# Task directions
Drop the pictures and repeat the remaining data exactly.

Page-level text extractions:
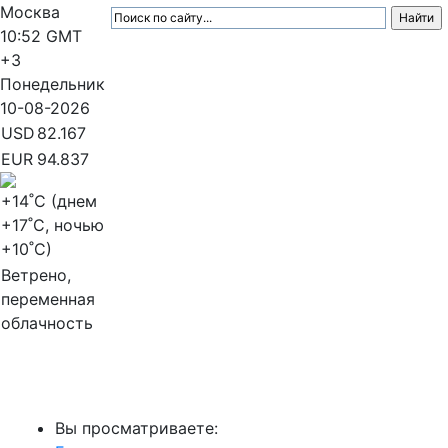
Москва
10:52
GMT
+3
Понедельник
10-08-2026
USD
82.167
EUR
94.837
+14
˚C (днем
+17
˚C, ночью
+10
˚C)
Ветрено,
переменная
облачность
МедиаПрофи
Вы просматриваете:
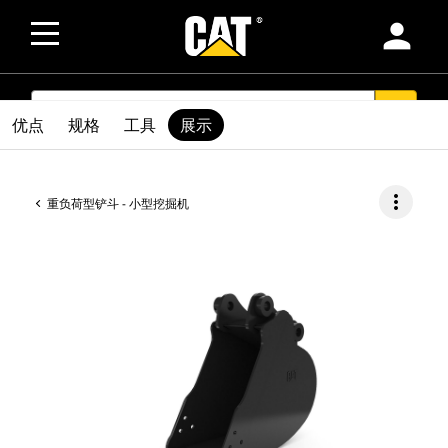
person
SEARCH
search
优点
规格
工具
展示
more_vert
重负荷型铲斗 - 小型挖掘机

# Answer space
Москва
10:52
GMT
+3
Понедельник
10-08-2026
USD
82.167
EUR
94.837
+14
˚C (днем
+17
˚C, ночью
+10
˚C)
Ветрено,
переменная
облачность
МедиаПрофи
Вы просматриваете:
person
SEARCH
search
优点
规格
工具
展示
more_vert
重负荷型铲斗 - 小型挖掘机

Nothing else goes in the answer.